PROBLEM DETAILS
Of all the entries below, retype only the lines from the one with "forebyggende tiltak mot rovdyrskader, med" through the one with "Gi rimelig kompensasjon", exactly as they appear.

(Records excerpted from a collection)
————
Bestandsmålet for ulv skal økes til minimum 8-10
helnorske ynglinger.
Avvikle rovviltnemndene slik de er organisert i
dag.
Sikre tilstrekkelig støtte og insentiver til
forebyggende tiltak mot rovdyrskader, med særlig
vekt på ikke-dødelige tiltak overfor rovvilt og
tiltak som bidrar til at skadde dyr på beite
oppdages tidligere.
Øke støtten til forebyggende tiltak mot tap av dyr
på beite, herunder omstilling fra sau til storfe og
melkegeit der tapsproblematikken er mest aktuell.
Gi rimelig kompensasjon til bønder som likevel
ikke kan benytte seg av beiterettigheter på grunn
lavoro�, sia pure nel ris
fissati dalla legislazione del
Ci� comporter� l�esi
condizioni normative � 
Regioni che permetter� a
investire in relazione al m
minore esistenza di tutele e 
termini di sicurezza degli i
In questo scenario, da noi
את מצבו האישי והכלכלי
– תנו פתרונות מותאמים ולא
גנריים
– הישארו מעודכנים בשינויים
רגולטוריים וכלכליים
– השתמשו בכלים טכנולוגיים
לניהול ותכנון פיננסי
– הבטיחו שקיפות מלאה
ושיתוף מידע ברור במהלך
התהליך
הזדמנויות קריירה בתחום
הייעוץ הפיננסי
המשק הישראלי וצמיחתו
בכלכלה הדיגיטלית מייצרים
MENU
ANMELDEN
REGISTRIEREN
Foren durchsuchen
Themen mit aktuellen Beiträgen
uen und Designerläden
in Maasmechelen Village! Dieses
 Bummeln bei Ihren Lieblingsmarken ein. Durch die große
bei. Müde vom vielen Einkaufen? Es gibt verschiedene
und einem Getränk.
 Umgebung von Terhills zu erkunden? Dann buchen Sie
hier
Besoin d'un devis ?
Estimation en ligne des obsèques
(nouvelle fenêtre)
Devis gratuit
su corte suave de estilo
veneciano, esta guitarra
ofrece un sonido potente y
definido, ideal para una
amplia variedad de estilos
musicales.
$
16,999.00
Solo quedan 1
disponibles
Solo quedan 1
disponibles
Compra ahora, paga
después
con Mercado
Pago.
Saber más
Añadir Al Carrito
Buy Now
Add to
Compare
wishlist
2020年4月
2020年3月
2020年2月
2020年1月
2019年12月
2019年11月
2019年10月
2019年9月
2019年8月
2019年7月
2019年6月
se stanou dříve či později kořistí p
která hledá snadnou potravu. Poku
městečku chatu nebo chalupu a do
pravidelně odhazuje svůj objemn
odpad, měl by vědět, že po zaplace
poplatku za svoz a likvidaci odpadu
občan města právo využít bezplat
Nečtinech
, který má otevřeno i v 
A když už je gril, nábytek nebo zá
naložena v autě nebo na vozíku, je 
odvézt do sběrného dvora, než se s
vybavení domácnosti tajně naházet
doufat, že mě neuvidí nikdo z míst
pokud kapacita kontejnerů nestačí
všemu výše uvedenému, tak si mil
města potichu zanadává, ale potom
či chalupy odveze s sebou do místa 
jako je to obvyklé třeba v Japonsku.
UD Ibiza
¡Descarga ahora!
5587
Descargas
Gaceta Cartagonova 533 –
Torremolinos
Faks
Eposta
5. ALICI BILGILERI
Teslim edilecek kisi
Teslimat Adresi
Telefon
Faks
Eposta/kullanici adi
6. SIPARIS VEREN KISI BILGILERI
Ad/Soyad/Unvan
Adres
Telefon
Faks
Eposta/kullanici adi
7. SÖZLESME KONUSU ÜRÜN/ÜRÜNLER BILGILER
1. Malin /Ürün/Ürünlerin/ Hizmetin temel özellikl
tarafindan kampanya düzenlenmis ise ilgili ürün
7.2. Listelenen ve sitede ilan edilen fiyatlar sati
————
TASK RESPONSE
forebyggende tiltak mot rovdyrskader, med særlig
vekt på ikke-dødelige tiltak overfor rovvilt og
tiltak som bidrar til at skadde dyr på beite
oppdages tidligere.
Øke støtten til forebyggende tiltak mot tap av dyr
på beite, herunder omstilling fra sau til storfe og
melkegeit der tapsproblematikken er mest aktuell.
Gi rimelig kompensasjon til bønder som likevel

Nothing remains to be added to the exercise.